Chop it up, modify it, use it however you want.  If you improve it in any way, please post your changes so that I can learn..



Update:  My code doesn't work for controls with multiple lines of text..  It sets the TopMargin as if the top line of text is the only line present in the control.  Does anyone have any creative workarounds for this glitch?

----------


## RobDog888

_Thread Moved_

Thanks for the submission  :Smilie: 


You might want to note that it will require a MSForms Textbox or Label control if being used outside of VBA.

----------


## gkoliver

That was such a useful piece of code, the easiest to find on google. I tweaked it to allow multiple lines of code... cheesy, probably, but it worked for me.
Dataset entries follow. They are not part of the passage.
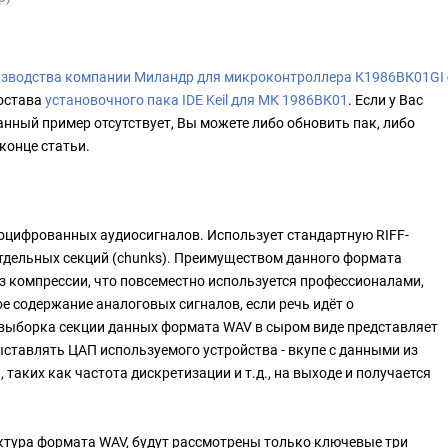
изводства компании Миландр для микроконтроллера К1986ВК01GI
остава
установочного пака IDE Keil для МК 1986ВК01
. Если у Вас
анный пример отсутствует, Вы можете либо обновить пак, либо
конце статьи.
оцифрованных аудиосигналов. Использует стандартную RIFF-
отдельных секций (chunks). Преимуществом данного формата
ез компрессии, что повсеместно используется профессионалами,
 содержание аналоговых сигналов, если речь идёт о
 выборка секции данных формата WAV в сыром виде представляет
ыставлять ЦАП используемого устройства - вкупе с данными из
 таких как частота дискретизации и т.д., на выходе и получается
уктура формата WAV, будут рассмотрены только ключевые три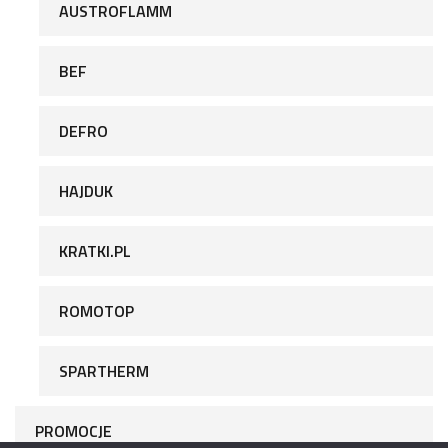
AUSTROFLAMM
BEF
DEFRO
HAJDUK
KRATKI.PL
ROMOTOP
SPARTHERM
PROMOCJE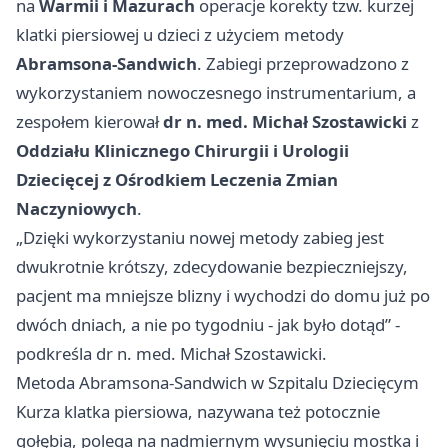
na
Warmii i Mazurach
operacje korekty tzw. kurzej
klatki piersiowej u dzieci z użyciem metody
Abramsona-Sandwich
. Zabiegi przeprowadzono z
wykorzystaniem nowoczesnego instrumentarium, a
zespołem kierował
dr n. med. Michał Szostawicki
z
Oddziału Klinicznego Chirurgii i Urologii
Dziecięcej z Ośrodkiem Leczenia Zmian
Naczyniowych
.
„Dzięki wykorzystaniu nowej metody zabieg jest
dwukrotnie krótszy, zdecydowanie bezpieczniejszy,
pacjent ma mniejsze blizny i wychodzi do domu już po
dwóch dniach, a nie po tygodniu - jak było dotąd” -
podkreśla dr n. med. Michał Szostawicki.
Metoda Abramsona-Sandwich w Szpitalu Dziecięcym
Kurza klatka piersiowa, nazywana też potocznie
gołębią, polega na nadmiernym wysunięciu mostka i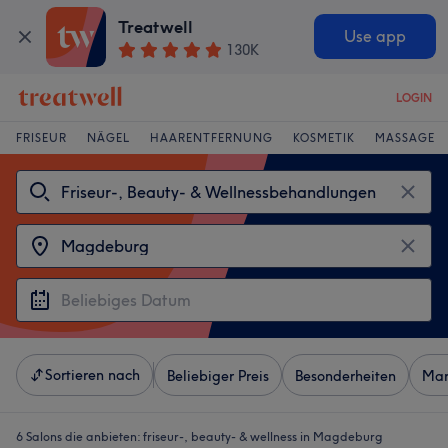
Treatwell
Use app
130K
LOGIN
FRISEUR
NÄGEL
HAARENTFERNUNG
KOSMETIK
MASSAGE
Sortieren nach
Beliebiger Preis
Besonderheiten
Mar
6 Salons die anbieten:
friseur-, beauty- & wellness in Magdeburg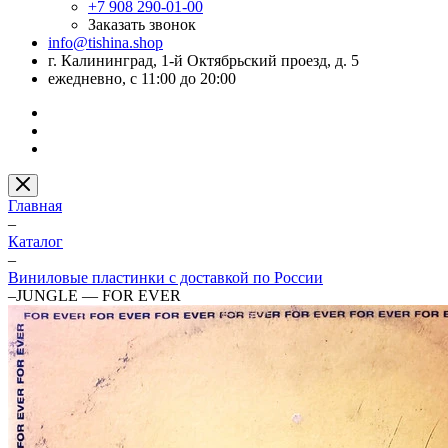
+7 908 290-01-00
Заказать звонок
info@tishina.shop
г. Калининград, 1-й Октябрьский проезд, д. 5
ежедневно, с 11:00 до 20:00
Главная
–
Каталог
–
Виниловые пластинки с доставкой по России
–
JUNGLE — FOR EVER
Thanks for the super code, and I hope someone finds my tweak useful/functional.

vb Code:
Public Sub VerticalAlignCenter(ByRef ctl As Control)
On Error GoTo ErrorCode
    Dim MinimumMargin As Integer
    Dim BorderWidth As Integer
    Dim TwipsPerPoint
    TwipsPerPoint = 20
    If Not ((TypeOf ctl Is TextBox) Or (TypeOf ctl Is Label)) Then Exit Sub
   'Figure out how many lines it is
   Dim LenOfText, WidOfBox, NumberOfLines, HtOfText
   If TypeOf ctl Is TextBox Then
    LenOfText = ctl.Text
    Else:
    LenOfText = ctl.Caption
    End If
    'how wide is this puppy?
    WidOfBox = ctl.Width
    LenOfText = (Len(LenOfText) * TwipsPerPoint * ctl.FontSize) / 2
    NumberOfLines = Int(LenOfText / WidOfBox) + 1
    HtOfText = NumberOfLines * TwipsPerPoint * ctl.FontSize
    
   
    MinimumMargin = 1 * TwipsPerPoint
    BorderWidth = (ctl.BorderWidth * TwipsPerPoint) / 2
    
    ctl.TopMargin = ((ctl.Height - HtOfText) / 2) - MinimumMargin - BorderWidth    
    
ErrorCode:
    Exit Sub
End Sub

----------


## Tobiasgar

Thanks for the fine-working code, Glendale. It works for me perfect. Not on the first try however..

----------


## ksaccullo

I need a little more help (I tried for over two hours to make this work, still new to all this).  What I don't know is how / were are you calling the VerticalAlignCenter function?

Kevin

----------


## ksaccullo

OK I figured it out, sort of.
I'm trying to use it on a report.  The labels work perfect.  The textbox in the details do not.

Tracing it through it errors at "LenOfText = ctl.Text".  Ruturns a length of zero.

How do I make it work with the details section of a report?

Kevin

----------